* REQUIREMENT
Leave out the images and set down the records below exactly.

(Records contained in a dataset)

========

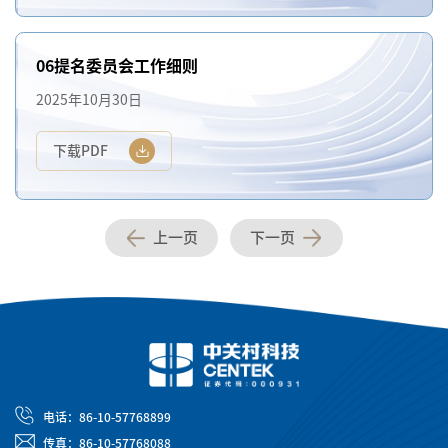
06提名委员会工作细则
2025年10月30日
下载PDF
上一页
下一页
电话：86-10-57768899
传真：86-10-57768088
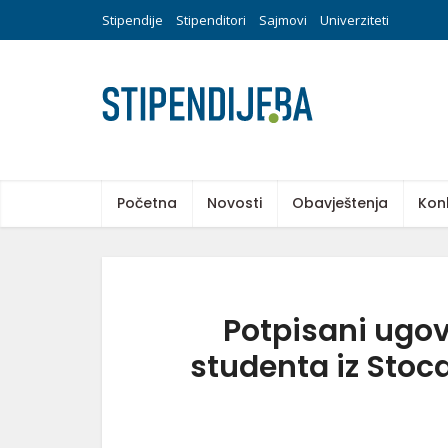
Stipendije
Stipenditori
Sajmovi
Univerziteti
Početna
Novosti
Obavještenja
Kon
Potpisani ugov
studenta iz Sto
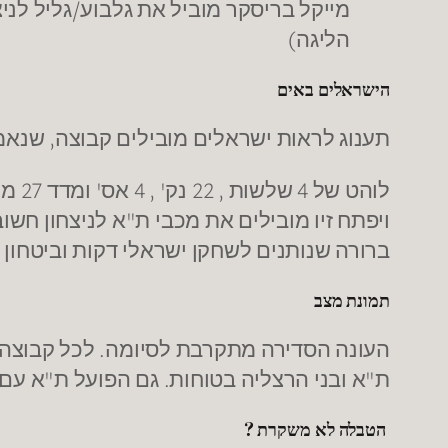
מייקל בריסקר מוביל את גלבוע/גליל לני
הליגה)
הישראלים באים
תענוג לראות ישראלים מובילים קבוצה, שנאמ
לוהט
ברורה שנותנים לשחקן ישראלי דקות וביטחון 
תמונת מצב
ת"א ובני הרצליה בטוחות. גם הפועל ת"א עם רג
הטבלה לא משקרת ?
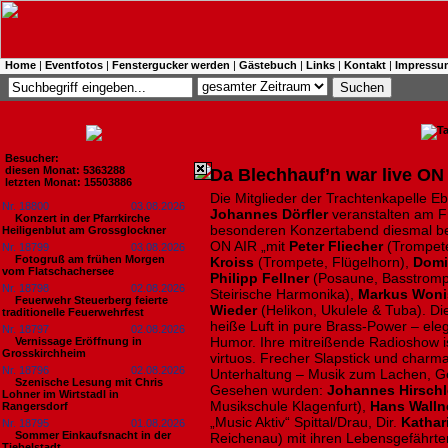
Home
|
Eventfotos
|
Fenstergucker werden
|
Gästebuch
|
Links
|
Kontakt
|
Impressu
Besucher:
diesen Monat: 5363288
Da Blechhauf’n war live ON
letzten Monat: 15503886
Die Mitglieder der Trachtenkapelle
Nr. 18800
03.08.2026
Johannes Dörfler
veranstalten am Fr
Konzert in der Pfarrkirche
besonderen Konzertabend diesmal ber
Heiligenblut am Grossglockner
ON AIR „mit
Peter Fliecher
(Trompete
Nr. 18799
03.08.2026
Fotogruß am frühen Morgen
Kroiss
(Trompete, Flügelhorn),
Domi
vom Flatschachersee
Philipp Fellner
(Posaune, Basstromp
Nr. 18798
02.08.2026
Steirische Harmonika),
Markus Won
Feuerwehr Steuerberg feierte
Wieder
(Helikon, Ukulele & Tuba). Di
traditionelle Feuerwehrfest
heiße Luft in pure Brass-Power – elega
Nr. 18797
02.08.2026
Humor. Ihre mitreißende Radioshow is
Vernissage Eröffnung in
Grosskirchheim
virtuos. Frecher Slapstick und charm
Nr. 18796
02.08.2026
Unterhaltung – Musik zum Lachen, G
Szenische Lesung mit Chris
Gesehen wurden:
Johannes Hirschl
Lohner im Wirtstadl in
Musikschule Klagenfurt),
Hans Walln
Rangersdorf
„Music Aktiv“ Spittal/Drau, Dir.
Kathar
Nr. 18795
01.08.2026
Sommer Einkaufsnacht in der
Reichenau) mit ihren Lebensgefährte
Tiebelstadt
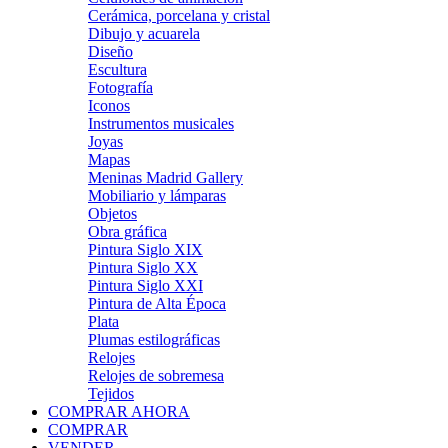
Cerámica, porcelana y cristal
Dibujo y acuarela
Diseño
Escultura
Fotografía
Iconos
Instrumentos musicales
Joyas
Mapas
Meninas Madrid Gallery
Mobiliario y lámparas
Objetos
Obra gráfica
Pintura Siglo XIX
Pintura Siglo XX
Pintura Siglo XXI
Pintura de Alta Época
Plata
Plumas estilográficas
Relojes
Relojes de sobremesa
Tejidos
COMPRAR AHORA
COMPRAR
VENDER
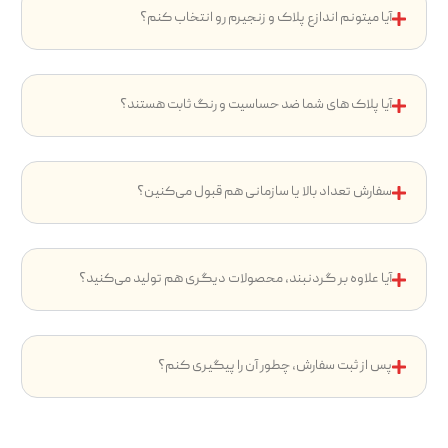
آیا میتونم اندازع پلاک و زنجیرم رو انتخاب کنم؟
آیا پلاک های شما ضد حساسیت و رنگ ثابت هستند؟
سفارش تعداد بالا یا سازمانی هم قبول می‌کنین؟
آیا علاوه بر گردنبند، محصولات دیگری هم تولید می‌کنید؟
پس از ثبت سفارش، چطور آن را پیگیری کنم؟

========

* RESULT FOR THIS TASK
06提名委员会工作细则
2025年10月30日
下载PDF
上一页
下一页
电话：86-10-57768899
传真：86-10-57768088
Stipendije
Stipenditori
Sajmovi
Univerziteti
Početna
Novosti
Obavještenja
Kon
Potpisani ugov
studenta iz Sto
מייקל בריסקר מוביל את גלבוע/גליל לני
הליגה)
הישראלים באים
תענוג לראות ישראלים מובילים קבוצה, שנאמ
לוהט
ברורה שנותנים לשחקן ישראלי דקות וביטחון 
תמונת מצב
ת"א ובני הרצליה בטוחות. גם הפועל ת"א עם רג
הטבלה לא משקרת ?
Home
|
Eventfotos
|
Fenstergucker werden
|
Gästebuch
|
Links
|
Kontakt
|
Impressu
Besucher:
diesen Monat: 5363288
Da Blechhauf’n war live ON
letzten Monat: 15503886
Die Mitglieder der Trachtenkapelle
Nr. 18800
03.08.2026
Johannes Dörfler
veranstalten am Fr
Konzert in der Pfarrkirche
besonderen Konzertabend diesmal ber
Heiligenblut am Grossglockner
ON AIR „mit
Peter Fliecher
(Trompete
Nr. 18799
03.08.2026
Fotogruß am frühen Morgen
Kroiss
(Trompete, Flügelhorn),
Domi
vom Flatschachersee
Philipp Fellner
(Posaune, Basstromp
Nr. 18798
02.08.2026
Steirische Harmonika),
Markus Won
Feuerwehr Steuerberg feierte
Wieder
(Helikon, Ukulele & Tuba). Di
traditionelle Feuerwehrfest
heiße Luft in pure Brass-Power – elega
Nr. 18797
02.08.2026
Humor. Ihre mitreißende Radioshow is
Vernissage Eröffnung in
Grosskirchheim
virtuos. Frecher Slapstick und charm
Nr. 18796
02.08.2026
Unterhaltung – Musik zum Lachen, G
Szenische Lesung mit Chris
Gesehen wurden:
Johannes Hirschl
Lohner im Wirtstadl in
Musikschule Klagenfurt),
Hans Walln
Rangersdorf
„Music Aktiv“ Spittal/Drau, Dir.
Kathar
Nr. 18795
01.08.2026
Sommer Einkaufsnacht in der
Reichenau) mit ihren Lebensgefährte
Tiebelstadt
Cerámica, porcelana y cristal
Dibujo y acuarela
Diseño
Escultura
Fotografía
Iconos
Instrumentos musicales
Joyas
Mapas
Meninas Madrid Gallery
Mobiliario y lámparas
Objetos
Obra gráfica
Pintura Siglo XIX
Pintura Siglo XX
Pintura Siglo XXI
Pintura de Alta Época
Plata
Plumas estilográficas
Relojes
Relojes de sobremesa
Tejidos
COMPRAR AHORA
COMPRAR
VENDER
آیا میتونم اندازع پلاک و زنجیرم رو انتخاب کنم؟
آیا پلاک های شما ضد حساسیت و رنگ ثابت هستند؟
سفارش تعداد بالا یا سازمانی هم قبول می‌کنین؟
آیا علاوه بر گردنبند، محصولات دیگری هم تولید می‌کنید؟
پس از ثبت سفارش، چطور آن را پیگیری کنم؟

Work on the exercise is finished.